Copy each line from the entries that the word "ПРОФСОЮЗ" appears in.

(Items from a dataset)
________________________

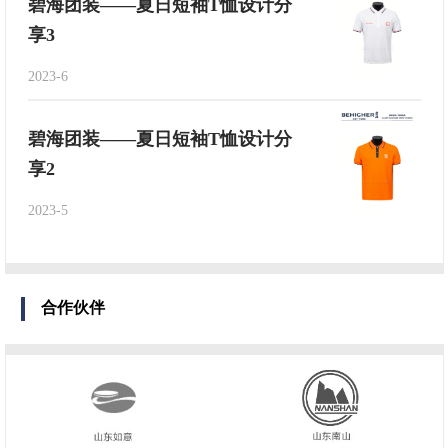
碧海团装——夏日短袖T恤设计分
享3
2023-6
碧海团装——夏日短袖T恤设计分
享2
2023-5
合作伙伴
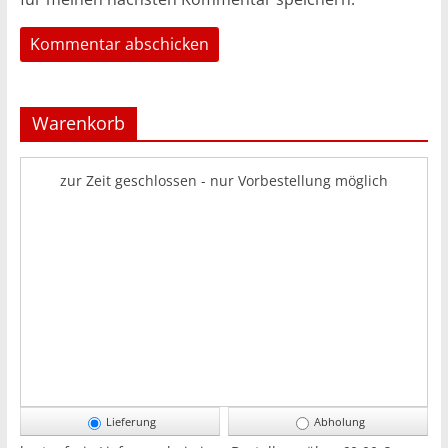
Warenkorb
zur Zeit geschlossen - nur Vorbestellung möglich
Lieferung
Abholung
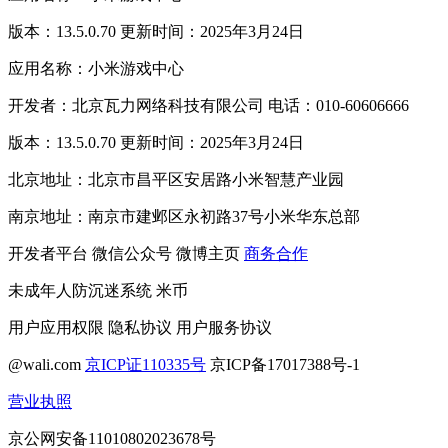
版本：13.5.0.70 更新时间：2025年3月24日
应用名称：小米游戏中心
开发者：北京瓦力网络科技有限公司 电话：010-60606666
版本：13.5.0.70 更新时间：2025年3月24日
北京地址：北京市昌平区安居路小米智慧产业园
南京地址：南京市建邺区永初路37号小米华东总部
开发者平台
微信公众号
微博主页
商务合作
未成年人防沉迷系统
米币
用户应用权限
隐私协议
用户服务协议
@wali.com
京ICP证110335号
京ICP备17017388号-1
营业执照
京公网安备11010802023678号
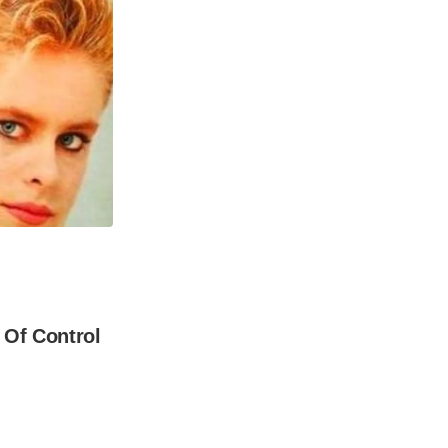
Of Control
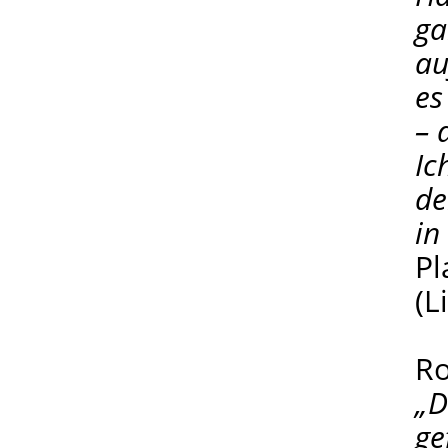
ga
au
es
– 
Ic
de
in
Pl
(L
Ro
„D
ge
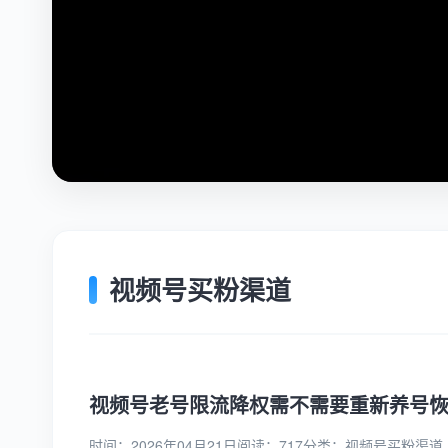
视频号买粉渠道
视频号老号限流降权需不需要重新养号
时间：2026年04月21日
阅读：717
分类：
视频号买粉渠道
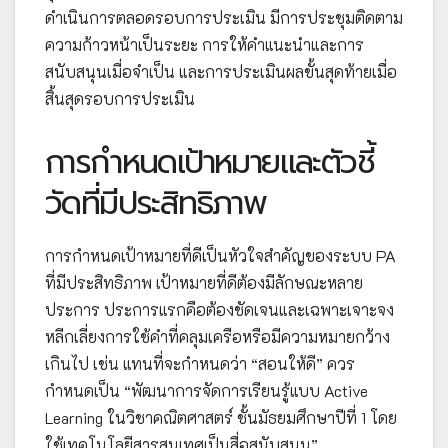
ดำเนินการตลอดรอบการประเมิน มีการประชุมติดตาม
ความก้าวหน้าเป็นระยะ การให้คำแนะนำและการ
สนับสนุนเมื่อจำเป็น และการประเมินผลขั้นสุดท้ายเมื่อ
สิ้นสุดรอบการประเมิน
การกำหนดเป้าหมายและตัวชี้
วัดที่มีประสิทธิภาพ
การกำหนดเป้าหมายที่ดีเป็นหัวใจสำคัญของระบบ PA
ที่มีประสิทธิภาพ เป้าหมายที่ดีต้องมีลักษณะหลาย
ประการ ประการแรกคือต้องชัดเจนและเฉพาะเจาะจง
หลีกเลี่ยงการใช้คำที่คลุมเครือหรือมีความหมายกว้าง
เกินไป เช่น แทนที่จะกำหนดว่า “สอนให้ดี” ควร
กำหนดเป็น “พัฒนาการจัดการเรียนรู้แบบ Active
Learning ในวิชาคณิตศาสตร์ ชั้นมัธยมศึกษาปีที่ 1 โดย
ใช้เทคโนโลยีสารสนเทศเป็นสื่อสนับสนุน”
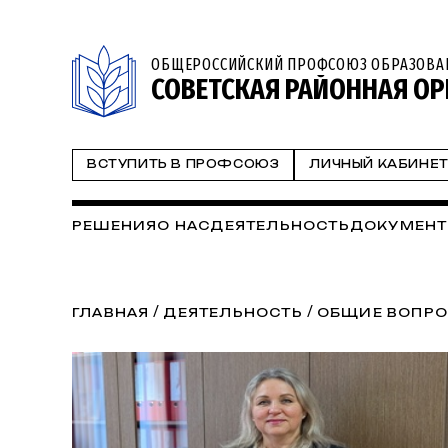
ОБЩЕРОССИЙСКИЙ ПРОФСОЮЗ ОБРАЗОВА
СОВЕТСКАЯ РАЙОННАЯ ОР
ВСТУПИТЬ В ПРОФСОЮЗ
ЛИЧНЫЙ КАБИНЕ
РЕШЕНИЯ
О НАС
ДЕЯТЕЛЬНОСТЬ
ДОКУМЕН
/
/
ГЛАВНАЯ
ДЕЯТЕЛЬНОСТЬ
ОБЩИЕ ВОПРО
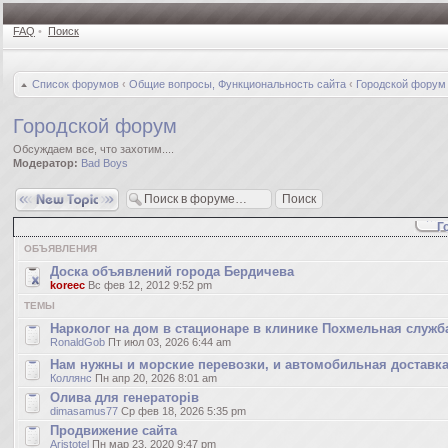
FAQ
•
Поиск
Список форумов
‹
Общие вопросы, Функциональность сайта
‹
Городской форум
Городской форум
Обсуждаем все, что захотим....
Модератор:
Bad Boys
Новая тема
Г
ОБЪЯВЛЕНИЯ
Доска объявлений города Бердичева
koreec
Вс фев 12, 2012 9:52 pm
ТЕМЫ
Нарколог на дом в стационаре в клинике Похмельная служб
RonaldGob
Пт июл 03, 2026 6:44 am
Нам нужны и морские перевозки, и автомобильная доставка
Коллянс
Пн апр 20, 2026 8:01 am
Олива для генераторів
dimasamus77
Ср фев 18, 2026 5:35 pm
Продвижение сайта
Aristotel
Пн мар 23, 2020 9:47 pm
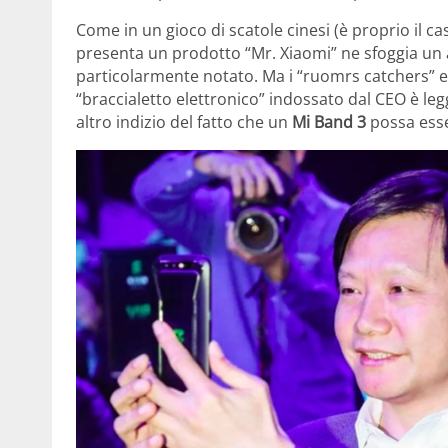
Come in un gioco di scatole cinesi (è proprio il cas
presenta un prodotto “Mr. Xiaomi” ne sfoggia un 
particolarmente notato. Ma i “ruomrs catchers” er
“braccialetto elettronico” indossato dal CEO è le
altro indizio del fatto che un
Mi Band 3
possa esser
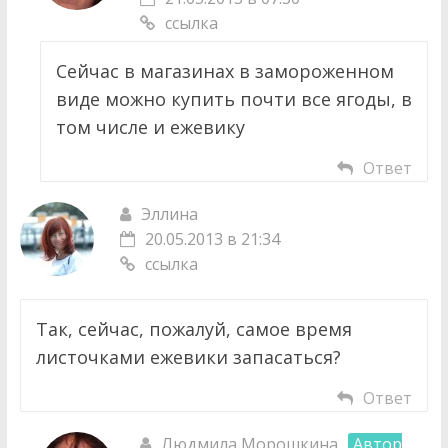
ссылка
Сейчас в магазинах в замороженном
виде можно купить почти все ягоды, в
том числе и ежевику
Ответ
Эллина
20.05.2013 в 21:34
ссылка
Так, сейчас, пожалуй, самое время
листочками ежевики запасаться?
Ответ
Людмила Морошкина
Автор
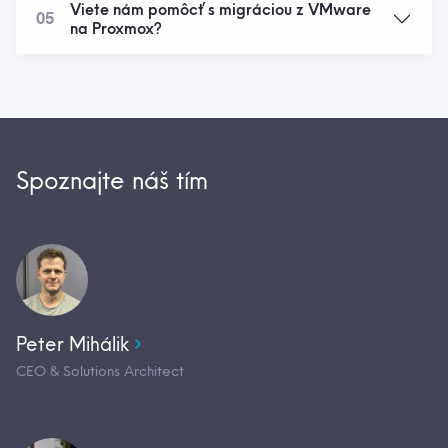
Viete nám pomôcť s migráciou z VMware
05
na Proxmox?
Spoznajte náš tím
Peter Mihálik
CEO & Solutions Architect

________________________

■ EXERCISE OUTPUT
ОБЩЕРОССИЙСКИЙ ПРОФСОЮЗ ОБРАЗОВА
ВСТУПИТЬ В ПРОФСОЮЗ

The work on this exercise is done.